Dataset entries:
[Start of section]

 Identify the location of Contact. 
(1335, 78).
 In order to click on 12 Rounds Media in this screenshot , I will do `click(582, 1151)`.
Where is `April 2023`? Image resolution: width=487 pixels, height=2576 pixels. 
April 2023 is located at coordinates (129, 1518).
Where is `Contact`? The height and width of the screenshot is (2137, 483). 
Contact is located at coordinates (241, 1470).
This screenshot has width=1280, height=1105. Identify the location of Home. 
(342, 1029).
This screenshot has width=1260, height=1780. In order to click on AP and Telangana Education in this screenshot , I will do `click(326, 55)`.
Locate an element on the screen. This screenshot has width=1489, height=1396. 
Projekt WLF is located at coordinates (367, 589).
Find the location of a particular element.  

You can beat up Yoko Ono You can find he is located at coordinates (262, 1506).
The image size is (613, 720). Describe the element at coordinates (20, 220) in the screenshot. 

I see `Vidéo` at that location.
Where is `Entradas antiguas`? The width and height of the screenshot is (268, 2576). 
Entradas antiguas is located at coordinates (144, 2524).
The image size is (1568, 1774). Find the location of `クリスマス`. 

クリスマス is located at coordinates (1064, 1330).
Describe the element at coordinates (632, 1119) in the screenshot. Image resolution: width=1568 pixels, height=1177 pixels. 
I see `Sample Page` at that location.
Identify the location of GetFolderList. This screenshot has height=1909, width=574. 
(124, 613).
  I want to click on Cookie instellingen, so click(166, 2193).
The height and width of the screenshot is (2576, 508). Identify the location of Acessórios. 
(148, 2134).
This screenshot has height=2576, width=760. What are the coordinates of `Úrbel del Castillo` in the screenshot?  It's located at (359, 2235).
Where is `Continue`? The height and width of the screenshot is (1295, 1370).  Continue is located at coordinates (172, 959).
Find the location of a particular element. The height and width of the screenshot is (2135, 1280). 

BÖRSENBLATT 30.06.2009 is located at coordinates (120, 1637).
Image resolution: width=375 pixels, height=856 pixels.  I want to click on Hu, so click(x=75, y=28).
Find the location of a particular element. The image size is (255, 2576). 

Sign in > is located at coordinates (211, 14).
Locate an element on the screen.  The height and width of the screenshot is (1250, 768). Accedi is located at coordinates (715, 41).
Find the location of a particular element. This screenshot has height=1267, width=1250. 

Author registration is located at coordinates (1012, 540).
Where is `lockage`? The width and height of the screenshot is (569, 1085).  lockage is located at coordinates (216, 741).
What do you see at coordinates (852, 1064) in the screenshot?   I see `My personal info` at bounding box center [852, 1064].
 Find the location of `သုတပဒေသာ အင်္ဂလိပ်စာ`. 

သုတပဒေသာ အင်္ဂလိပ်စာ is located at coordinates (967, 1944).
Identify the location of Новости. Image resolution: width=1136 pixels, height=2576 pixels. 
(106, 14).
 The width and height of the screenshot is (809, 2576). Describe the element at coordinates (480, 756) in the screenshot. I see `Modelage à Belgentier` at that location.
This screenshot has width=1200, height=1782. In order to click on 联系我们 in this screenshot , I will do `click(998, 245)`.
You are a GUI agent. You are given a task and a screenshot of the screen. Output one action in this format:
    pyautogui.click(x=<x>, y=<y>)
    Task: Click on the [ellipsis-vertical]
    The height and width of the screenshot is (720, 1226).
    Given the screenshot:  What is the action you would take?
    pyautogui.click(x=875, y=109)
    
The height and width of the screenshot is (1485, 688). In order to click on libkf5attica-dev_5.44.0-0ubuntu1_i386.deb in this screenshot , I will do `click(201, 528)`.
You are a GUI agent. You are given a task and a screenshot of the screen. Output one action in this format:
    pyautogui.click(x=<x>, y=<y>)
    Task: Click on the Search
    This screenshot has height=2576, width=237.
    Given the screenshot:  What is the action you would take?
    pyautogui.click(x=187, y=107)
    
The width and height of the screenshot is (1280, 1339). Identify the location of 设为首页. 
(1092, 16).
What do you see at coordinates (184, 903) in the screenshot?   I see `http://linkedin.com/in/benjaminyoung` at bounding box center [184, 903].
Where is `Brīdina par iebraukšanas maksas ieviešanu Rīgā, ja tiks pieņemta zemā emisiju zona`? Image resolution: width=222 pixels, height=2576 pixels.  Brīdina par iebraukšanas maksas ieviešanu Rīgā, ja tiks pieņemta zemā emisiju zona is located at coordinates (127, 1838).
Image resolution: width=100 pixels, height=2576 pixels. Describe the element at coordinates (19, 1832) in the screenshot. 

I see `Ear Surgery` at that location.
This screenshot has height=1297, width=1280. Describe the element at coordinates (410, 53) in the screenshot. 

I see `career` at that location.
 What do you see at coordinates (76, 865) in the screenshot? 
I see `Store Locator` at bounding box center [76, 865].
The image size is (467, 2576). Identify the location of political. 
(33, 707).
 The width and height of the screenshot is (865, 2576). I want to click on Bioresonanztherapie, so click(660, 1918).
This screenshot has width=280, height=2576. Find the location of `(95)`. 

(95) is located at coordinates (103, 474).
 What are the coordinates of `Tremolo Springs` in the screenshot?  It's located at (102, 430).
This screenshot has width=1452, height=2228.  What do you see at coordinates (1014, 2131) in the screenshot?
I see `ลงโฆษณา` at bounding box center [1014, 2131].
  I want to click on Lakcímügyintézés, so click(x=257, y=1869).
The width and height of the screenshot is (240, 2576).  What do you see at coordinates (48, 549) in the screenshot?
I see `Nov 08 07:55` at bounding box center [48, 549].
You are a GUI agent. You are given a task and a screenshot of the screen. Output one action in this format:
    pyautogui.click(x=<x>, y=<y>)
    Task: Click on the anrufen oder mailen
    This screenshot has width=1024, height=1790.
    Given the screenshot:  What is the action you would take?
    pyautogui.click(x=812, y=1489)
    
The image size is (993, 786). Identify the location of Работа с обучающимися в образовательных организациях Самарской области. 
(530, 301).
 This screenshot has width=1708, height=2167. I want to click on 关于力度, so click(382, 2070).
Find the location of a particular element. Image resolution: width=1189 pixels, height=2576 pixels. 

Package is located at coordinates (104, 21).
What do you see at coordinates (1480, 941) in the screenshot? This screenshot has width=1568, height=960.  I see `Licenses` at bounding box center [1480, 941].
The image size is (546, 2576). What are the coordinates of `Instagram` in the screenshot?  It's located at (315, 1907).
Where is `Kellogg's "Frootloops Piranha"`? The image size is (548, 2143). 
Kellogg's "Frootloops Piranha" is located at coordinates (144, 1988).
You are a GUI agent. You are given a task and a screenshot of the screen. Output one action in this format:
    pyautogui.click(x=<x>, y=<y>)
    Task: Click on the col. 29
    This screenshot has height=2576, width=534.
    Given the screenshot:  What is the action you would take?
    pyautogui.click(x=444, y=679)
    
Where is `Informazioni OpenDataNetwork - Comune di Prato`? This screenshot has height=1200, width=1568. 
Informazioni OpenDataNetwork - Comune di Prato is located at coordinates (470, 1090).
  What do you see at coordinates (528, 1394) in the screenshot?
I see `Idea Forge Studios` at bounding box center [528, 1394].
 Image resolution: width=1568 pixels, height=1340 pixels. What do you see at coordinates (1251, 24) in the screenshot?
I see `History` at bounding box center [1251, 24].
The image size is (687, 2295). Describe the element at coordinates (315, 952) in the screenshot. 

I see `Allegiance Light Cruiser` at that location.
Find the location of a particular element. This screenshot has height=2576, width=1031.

[End of section]

What you should do is return the records above exactly, leaving nothing out.

 Identify the location of Contact. 
(1335, 78).
 In order to click on 12 Rounds Media in this screenshot , I will do `click(582, 1151)`.
Where is `April 2023`? Image resolution: width=487 pixels, height=2576 pixels. 
April 2023 is located at coordinates (129, 1518).
Where is `Contact`? The height and width of the screenshot is (2137, 483). 
Contact is located at coordinates (241, 1470).
This screenshot has width=1280, height=1105. Identify the location of Home. 
(342, 1029).
This screenshot has width=1260, height=1780. In order to click on AP and Telangana Education in this screenshot , I will do `click(326, 55)`.
Locate an element on the screen. This screenshot has width=1489, height=1396. 
Projekt WLF is located at coordinates (367, 589).
Find the location of a particular element.  

You can beat up Yoko Ono You can find he is located at coordinates (262, 1506).
The image size is (613, 720). Describe the element at coordinates (20, 220) in the screenshot. 

I see `Vidéo` at that location.
Where is `Entradas antiguas`? The width and height of the screenshot is (268, 2576). 
Entradas antiguas is located at coordinates (144, 2524).
The image size is (1568, 1774). Find the location of `クリスマス`. 

クリスマス is located at coordinates (1064, 1330).
Describe the element at coordinates (632, 1119) in the screenshot. Image resolution: width=1568 pixels, height=1177 pixels. 
I see `Sample Page` at that location.
Identify the location of GetFolderList. This screenshot has height=1909, width=574. 
(124, 613).
  I want to click on Cookie instellingen, so click(166, 2193).
The height and width of the screenshot is (2576, 508). Identify the location of Acessórios. 
(148, 2134).
This screenshot has height=2576, width=760. What are the coordinates of `Úrbel del Castillo` in the screenshot?  It's located at (359, 2235).
Where is `Continue`? The height and width of the screenshot is (1295, 1370).  Continue is located at coordinates (172, 959).
Find the location of a particular element. The height and width of the screenshot is (2135, 1280). 

BÖRSENBLATT 30.06.2009 is located at coordinates (120, 1637).
Image resolution: width=375 pixels, height=856 pixels.  I want to click on Hu, so click(x=75, y=28).
Find the location of a particular element. The image size is (255, 2576). 

Sign in > is located at coordinates (211, 14).
Locate an element on the screen.  The height and width of the screenshot is (1250, 768). Accedi is located at coordinates (715, 41).
Find the location of a particular element. This screenshot has height=1267, width=1250. 

Author registration is located at coordinates (1012, 540).
Where is `lockage`? The width and height of the screenshot is (569, 1085).  lockage is located at coordinates (216, 741).
What do you see at coordinates (852, 1064) in the screenshot?   I see `My personal info` at bounding box center [852, 1064].
 Find the location of `သုတပဒေသာ အင်္ဂလိပ်စာ`. 

သုတပဒေသာ အင်္ဂလိပ်စာ is located at coordinates (967, 1944).
Identify the location of Новости. Image resolution: width=1136 pixels, height=2576 pixels. 
(106, 14).
 The width and height of the screenshot is (809, 2576). Describe the element at coordinates (480, 756) in the screenshot. I see `Modelage à Belgentier` at that location.
This screenshot has width=1200, height=1782. In order to click on 联系我们 in this screenshot , I will do `click(998, 245)`.
You are a GUI agent. You are given a task and a screenshot of the screen. Output one action in this format:
    pyautogui.click(x=<x>, y=<y>)
    Task: Click on the [ellipsis-vertical]
    The height and width of the screenshot is (720, 1226).
    Given the screenshot:  What is the action you would take?
    pyautogui.click(x=875, y=109)
    
The height and width of the screenshot is (1485, 688). In order to click on libkf5attica-dev_5.44.0-0ubuntu1_i386.deb in this screenshot , I will do `click(201, 528)`.
You are a GUI agent. You are given a task and a screenshot of the screen. Output one action in this format:
    pyautogui.click(x=<x>, y=<y>)
    Task: Click on the Search
    This screenshot has height=2576, width=237.
    Given the screenshot:  What is the action you would take?
    pyautogui.click(x=187, y=107)
    
The width and height of the screenshot is (1280, 1339). Identify the location of 设为首页. 
(1092, 16).
What do you see at coordinates (184, 903) in the screenshot?   I see `http://linkedin.com/in/benjaminyoung` at bounding box center [184, 903].
Where is `Brīdina par iebraukšanas maksas ieviešanu Rīgā, ja tiks pieņemta zemā emisiju zona`? Image resolution: width=222 pixels, height=2576 pixels.  Brīdina par iebraukšanas maksas ieviešanu Rīgā, ja tiks pieņemta zemā emisiju zona is located at coordinates (127, 1838).
Image resolution: width=100 pixels, height=2576 pixels. Describe the element at coordinates (19, 1832) in the screenshot. 

I see `Ear Surgery` at that location.
This screenshot has height=1297, width=1280. Describe the element at coordinates (410, 53) in the screenshot. 

I see `career` at that location.
 What do you see at coordinates (76, 865) in the screenshot? 
I see `Store Locator` at bounding box center [76, 865].
The image size is (467, 2576). Identify the location of political. 
(33, 707).
 The width and height of the screenshot is (865, 2576). I want to click on Bioresonanztherapie, so click(660, 1918).
This screenshot has width=280, height=2576. Find the location of `(95)`. 

(95) is located at coordinates (103, 474).
 What are the coordinates of `Tremolo Springs` in the screenshot?  It's located at (102, 430).
This screenshot has width=1452, height=2228.  What do you see at coordinates (1014, 2131) in the screenshot?
I see `ลงโฆษณา` at bounding box center [1014, 2131].
  I want to click on Lakcímügyintézés, so click(x=257, y=1869).
The width and height of the screenshot is (240, 2576).  What do you see at coordinates (48, 549) in the screenshot?
I see `Nov 08 07:55` at bounding box center [48, 549].
You are a GUI agent. You are given a task and a screenshot of the screen. Output one action in this format:
    pyautogui.click(x=<x>, y=<y>)
    Task: Click on the anrufen oder mailen
    This screenshot has width=1024, height=1790.
    Given the screenshot:  What is the action you would take?
    pyautogui.click(x=812, y=1489)
    
The image size is (993, 786). Identify the location of Работа с обучающимися в образовательных организациях Самарской области. 
(530, 301).
 This screenshot has width=1708, height=2167. I want to click on 关于力度, so click(382, 2070).
Find the location of a particular element. Image resolution: width=1189 pixels, height=2576 pixels. 

Package is located at coordinates (104, 21).
What do you see at coordinates (1480, 941) in the screenshot? This screenshot has width=1568, height=960.  I see `Licenses` at bounding box center [1480, 941].
The image size is (546, 2576). What are the coordinates of `Instagram` in the screenshot?  It's located at (315, 1907).
Where is `Kellogg's "Frootloops Piranha"`? The image size is (548, 2143). 
Kellogg's "Frootloops Piranha" is located at coordinates (144, 1988).
You are a GUI agent. You are given a task and a screenshot of the screen. Output one action in this format:
    pyautogui.click(x=<x>, y=<y>)
    Task: Click on the col. 29
    This screenshot has height=2576, width=534.
    Given the screenshot:  What is the action you would take?
    pyautogui.click(x=444, y=679)
    
Where is `Informazioni OpenDataNetwork - Comune di Prato`? This screenshot has height=1200, width=1568. 
Informazioni OpenDataNetwork - Comune di Prato is located at coordinates (470, 1090).
  What do you see at coordinates (528, 1394) in the screenshot?
I see `Idea Forge Studios` at bounding box center [528, 1394].
 Image resolution: width=1568 pixels, height=1340 pixels. What do you see at coordinates (1251, 24) in the screenshot?
I see `History` at bounding box center [1251, 24].
The image size is (687, 2295). Describe the element at coordinates (315, 952) in the screenshot. 

I see `Allegiance Light Cruiser` at that location.
Find the location of a particular element. This screenshot has height=2576, width=1031.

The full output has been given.